→ Required action
Exact transcript, pictures excluded: write out every record below.

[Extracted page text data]

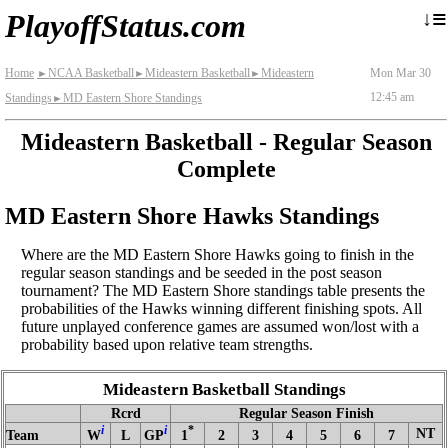
≡
↓
PlayoffStatus.com
Home
NCAA Basketball
Mideastern Basketball
Mideastern
Mon Mar 30
►
►
►
12:45 am
Standings
MD Eastern Shore Standings
►
Mideastern Basketball - Regular Season
Complete
MD Eastern Shore Hawks Standings
Where are the MD Eastern Shore Hawks going to finish in the
regular season standings and be seeded in the post season
tournament? The MD Eastern Shore standings table presents the
probabilities of the Hawks winning different finishing spots. All
future unplayed conference games are assumed won/lost with a
probability based upon relative team strengths.
Mideastern Basketball Standings
Rcrd
Regular Season Finish
i
i
*
NT
Team
W
L
GP
1
2
3
4
5
6
7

→ Final answer
≡
↓
PlayoffStatus.com
Home
NCAA Basketball
Mideastern Basketball
Mideastern
Mon Mar 30
►
►
►
12:45 am
Standings
MD Eastern Shore Standings
►
Mideastern Basketball - Regular Season
Complete
MD Eastern Shore Hawks Standings
Where are the MD Eastern Shore Hawks going to finish in the
regular season standings and be seeded in the post season
tournament? The MD Eastern Shore standings table presents the
probabilities of the Hawks winning different finishing spots. All
future unplayed conference games are assumed won/lost with a
probability based upon relative team strengths.
Mideastern Basketball Standings
Rcrd
Regular Season Finish
i
i
*
NT
Team
W
L
GP
1
2
3
4
5
6
7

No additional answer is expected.